The development of 3D culture models has proven to be a valuable and versatile tool for anticancer drug screening, but also for gaining mechanistic insight into the regulation of cancer cell death and viability under conditions imitating those in the tumor microenvironment. Cell proliferation has a pivotal effect for anticancer drugs, which seems to reduce in 3D compared to 2D assay conditions; therefore, it is important to check the activity in 3D tumor spheroids rather than 2D cell culture. In the Gem Elaidate treatment group, the spheroid area reduced, indicative of cell death, until the fourth day. The growth as sustained until the tenth day of treatment compared to the control group, which showed continual growth. On the contrary, Gem, a polar molecule, has restricted uptake into the cancer cell spheroids. This, therefore, is a reason to explore a lipophilic form of Gem and entrapping Gem Elaidate in nanoliposomes that would most likely improve the anticancer activity of the Gem by protecting it against rapid metabolism and improving its cellular uptake.
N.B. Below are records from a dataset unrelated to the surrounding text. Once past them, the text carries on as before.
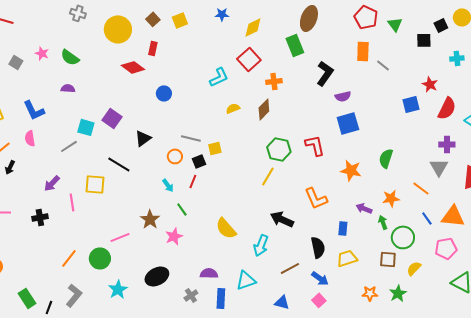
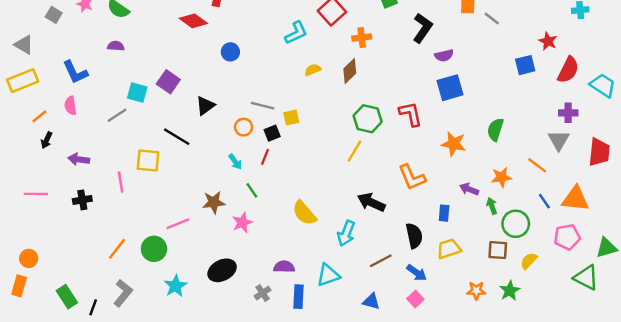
purple arrow: (52, 183) -> (79, 159), moved, turned 54
brown star: (150, 219) -> (214, 202), turned 30

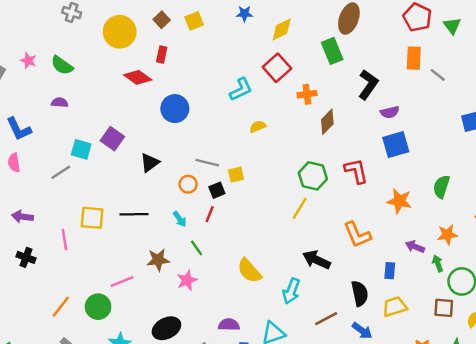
blue circle: (230, 52) -> (175, 109), size x1.5
brown diamond: (350, 71) -> (327, 122), moved
black line: (177, 137) -> (134, 214), moved, turned -32
black cross: (82, 200) -> (26, 257), turned 30

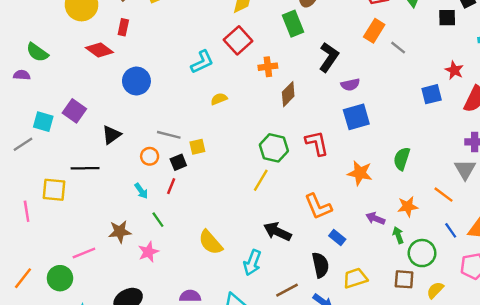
orange rectangle: (414, 58) -> (374, 31), turned 30
green semicircle: (62, 65) -> (37, 52), moved
black line: (134, 214) -> (85, 168), moved
blue rectangle: (390, 271) -> (337, 238), moved, turned -56

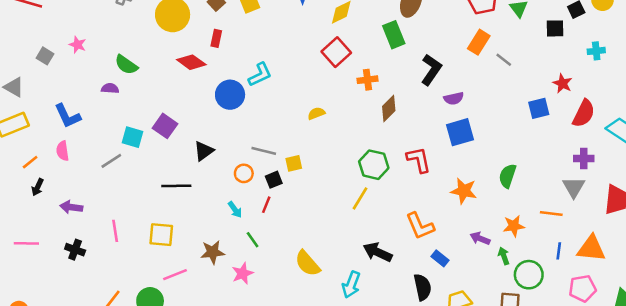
cyan L-shape: (202, 62) -> (260, 75), moved
yellow square: (54, 190) -> (161, 235), moved
orange line: (444, 195) -> (551, 213), turned -30
blue line: (451, 230) -> (559, 251), turned 42

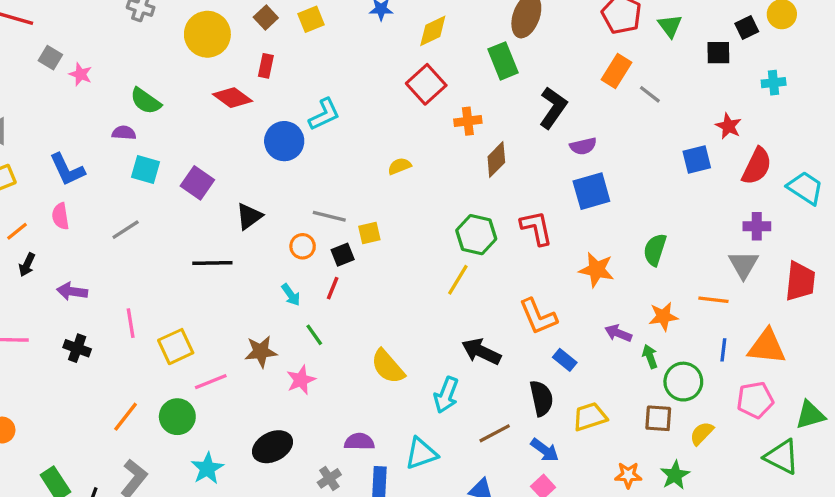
gray square: (45, 56) -> (50, 58), moved
cyan square: (133, 137) -> (146, 169), moved
yellow square: (161, 235) -> (176, 347), moved, turned -30

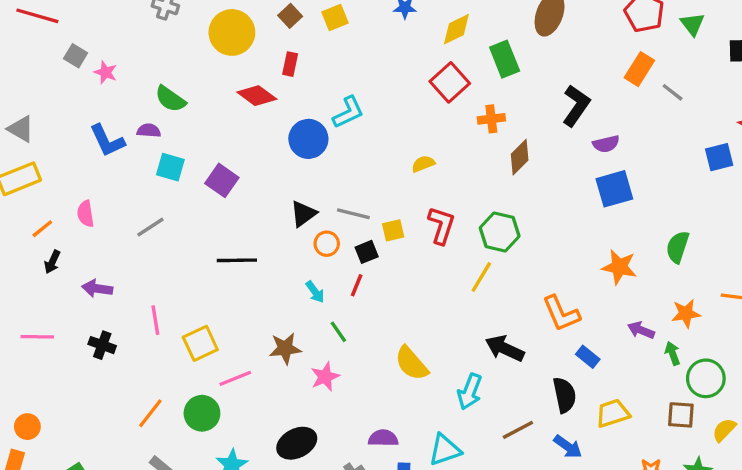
green rectangle: (503, 61) -> (505, 59), moved
blue L-shape: (67, 169) -> (107, 141), moved
black triangle: (249, 216) -> (303, 214), moved
red L-shape: (536, 228) -> (441, 225), moved, turned 30

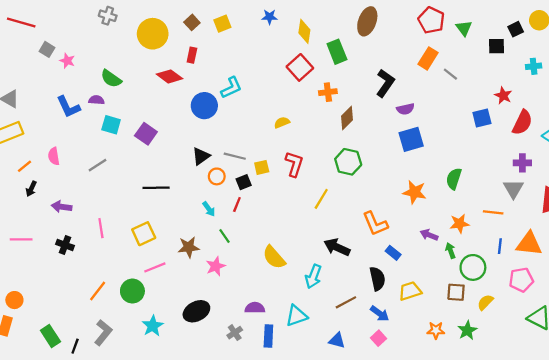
yellow diamond: (456, 29) -> (304, 31), turned -55
green hexagon: (500, 232) -> (348, 162), moved
yellow square: (200, 343) -> (144, 234), moved

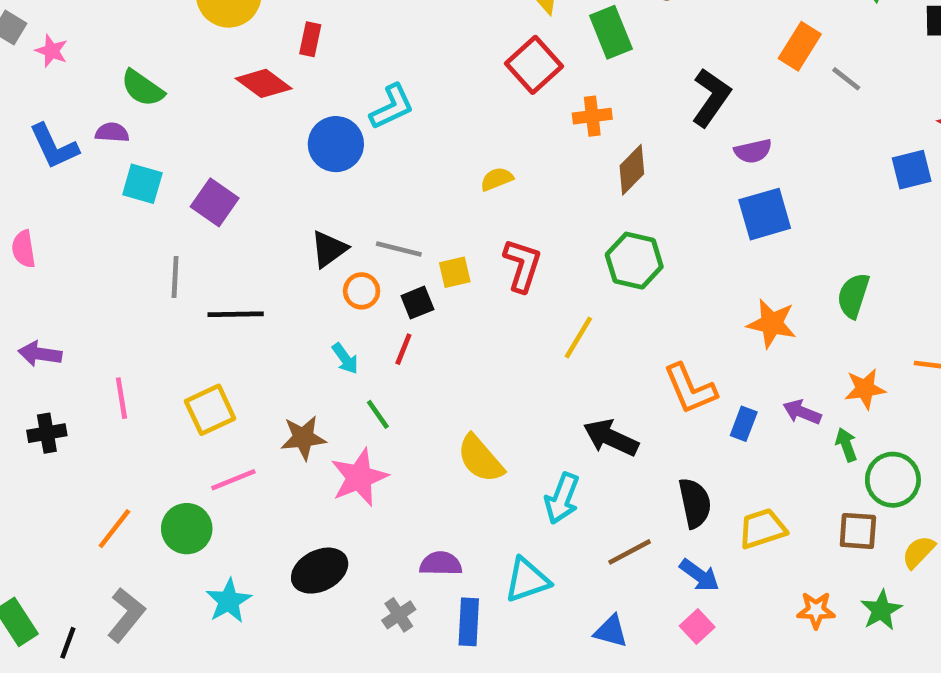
gray line: (98, 165) -> (175, 277), moved, turned -54
black cross: (65, 245) -> (47, 433), turned -30
blue rectangle: (393, 253) -> (744, 424), moved, turned 72
pink star: (216, 266) -> (359, 477), size x1.4

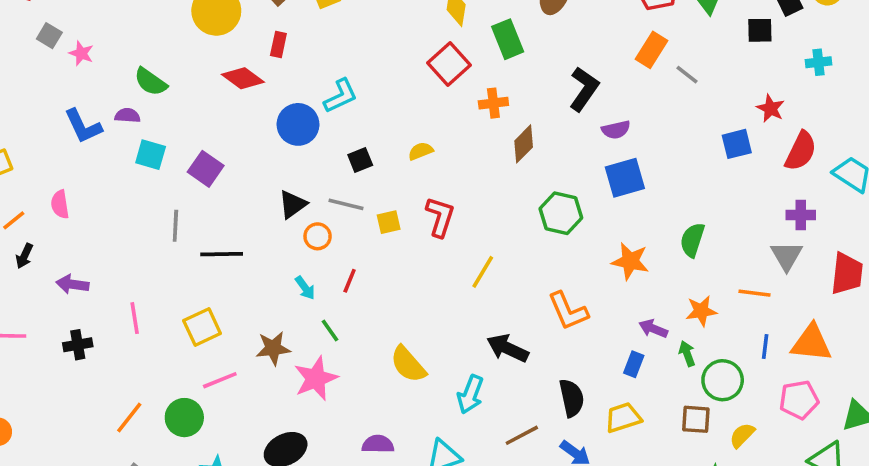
green hexagon: (634, 261) -> (561, 213), moved
black square: (417, 303) -> (360, 160), moved
blue rectangle: (744, 424) -> (634, 364), moved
Furthermore, PGPL treatment reduced the spheroid area in a sustainable manner until day 10 of treatment. Using a Live/Dead Cell Assay Kit and fluorescence microscopy, the cell viability within 3D multicellular tumor spheroids was further examined. Based on the intense red fluorescence of the ethidium homodimer-1 stain compared to the green fluorescence of the calcein acetoxymethyl (AM) stain produced by the control group spheroids, our findings reveal that Gem Elaidate and PGPLs significantly increased apoptosis in the spheroids.

5. Conclusions

In conclusion, Gem Elaidate-loaded PEGylated nanoliposomes (PGPLs) were developed by the modified hydration method with significantly higher drug loading, high EE, and a positive surface charge for enhanced anti-pancreatic cancer activity. PGPLs significantly increased pancreatic cancer cell apoptosis and cytotoxicity in 2D and 3D cell culture models. Hence, PGPLs could be an effective and novel nano-formulation for the treatment of PDAC.